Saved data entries
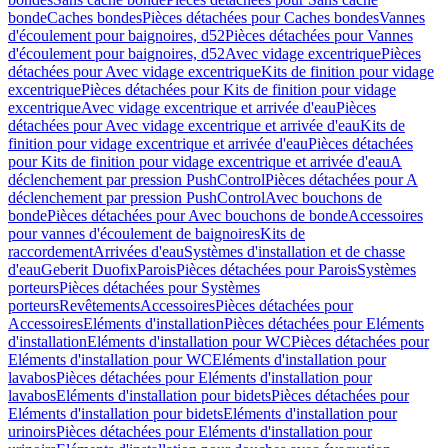
bonde
Caches bondes
Pièces détachées pour Caches bondes
Vannes
d'écoulement pour baignoires, d52
Pièces détachées pour Vannes
d'écoulement pour baignoires, d52
Avec vidage excentrique
Pièces
détachées pour Avec vidage excentrique
Kits de finition pour vidage
excentrique
Pièces détachées pour Kits de finition pour vidage
excentrique
Avec vidage excentrique et arrivée d'eau
Pièces
détachées pour Avec vidage excentrique et arrivée d'eau
Kits de
finition pour vidage excentrique et arrivée d'eau
Pièces détachées
pour Kits de finition pour vidage excentrique et arrivée d'eau
A
déclenchement par pression PushControl
Pièces détachées pour A
déclenchement par pression PushControl
Avec bouchons de
bonde
Pièces détachées pour Avec bouchons de bonde
Accessoires
pour vannes d'écoulement de baignoires
Kits de
raccordement
Arrivées d'eau
Systèmes d'installation et de chasse
d'eau
Geberit Duofix
Parois
Pièces détachées pour Parois
Systèmes
porteurs
Pièces détachées pour Systèmes
porteurs
Revêtements
Accessoires
Pièces détachées pour
Accessoires
Eléments d'installation
Pièces détachées pour Eléments
d'installation
Eléments d'installation pour WC
Pièces détachées pour
Eléments d'installation pour WC
Eléments d'installation pour
lavabos
Pièces détachées pour Eléments d'installation pour
lavabos
Eléments d'installation pour bidets
Pièces détachées pour
Eléments d'installation pour bidets
Eléments d'installation pour
urinoirs
Pièces détachées pour Eléments d'installation pour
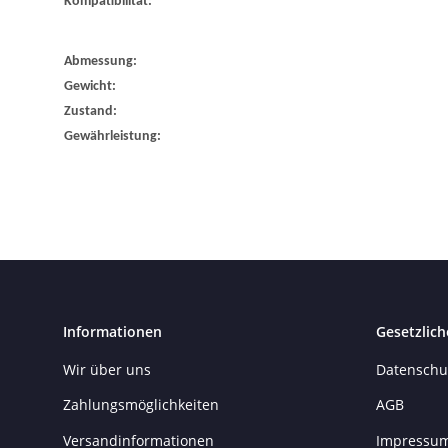
Kompatibilität:
Abmessung:
Gewicht:
Zustand:
Gewährleistung:
Informationen
Gesetzlich
Wir über uns
Datenschu
Zahlungsmöglichkeiten
AGB
Versandinformationen
Impressu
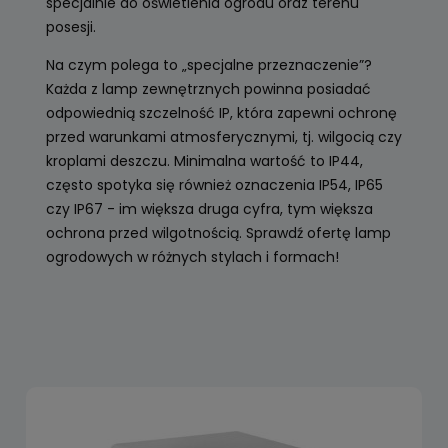
specjalnie do oświetlenia ogrodu oraz terenu
posesji.
Na czym polega to „specjalne przeznaczenie”?
Każda z lamp zewnętrznych powinna posiadać
odpowiednią szczelność IP, która zapewni ochronę
przed warunkami atmosferycznymi, tj. wilgocią czy
kroplami deszczu. Minimalna wartość to IP44,
często spotyka się również oznaczenia IP54, IP65
czy IP67 - im większa druga cyfra, tym większa
ochrona przed wilgotnością. Sprawdź ofertę lamp
ogrodowych w różnych stylach i formach!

--- Prompt ---
Your copy must match the records above word for word and contain no pictures.

--- Finished exercise ---
bonde
Caches bondes
Pièces détachées pour Caches bondes
Vannes
d'écoulement pour baignoires, d52
Pièces détachées pour Vannes
d'écoulement pour baignoires, d52
Avec vidage excentrique
Pièces
détachées pour Avec vidage excentrique
Kits de finition pour vidage
excentrique
Pièces détachées pour Kits de finition pour vidage
excentrique
Avec vidage excentrique et arrivée d'eau
Pièces
détachées pour Avec vidage excentrique et arrivée d'eau
Kits de
finition pour vidage excentrique et arrivée d'eau
Pièces détachées
pour Kits de finition pour vidage excentrique et arrivée d'eau
A
déclenchement par pression PushControl
Pièces détachées pour A
déclenchement par pression PushControl
Avec bouchons de
bonde
Pièces détachées pour Avec bouchons de bonde
Accessoires
pour vannes d'écoulement de baignoires
Kits de
raccordement
Arrivées d'eau
Systèmes d'installation et de chasse
d'eau
Geberit Duofix
Parois
Pièces détachées pour Parois
Systèmes
porteurs
Pièces détachées pour Systèmes
porteurs
Revêtements
Accessoires
Pièces détachées pour
Accessoires
Eléments d'installation
Pièces détachées pour Eléments
d'installation
Eléments d'installation pour WC
Pièces détachées pour
Eléments d'installation pour WC
Eléments d'installation pour
lavabos
Pièces détachées pour Eléments d'installation pour
lavabos
Eléments d'installation pour bidets
Pièces détachées pour
Eléments d'installation pour bidets
Eléments d'installation pour
urinoirs
Pièces détachées pour Eléments d'installation pour
Kompatibilität:
Abmessung:
Gewicht:
Zustand:
Gewährleistung:
Informationen
Gesetzlich
Wir über uns
Datenschu
Zahlungsmöglichkeiten
AGB
Versandinformationen
Impressu
specjalnie do oświetlenia ogrodu oraz terenu
posesji.
Na czym polega to „specjalne przeznaczenie”?
Każda z lamp zewnętrznych powinna posiadać
odpowiednią szczelność IP, która zapewni ochronę
przed warunkami atmosferycznymi, tj. wilgocią czy
kroplami deszczu. Minimalna wartość to IP44,
często spotyka się również oznaczenia IP54, IP65
czy IP67 - im większa druga cyfra, tym większa
ochrona przed wilgotnością. Sprawdź ofertę lamp
ogrodowych w różnych stylach i formach!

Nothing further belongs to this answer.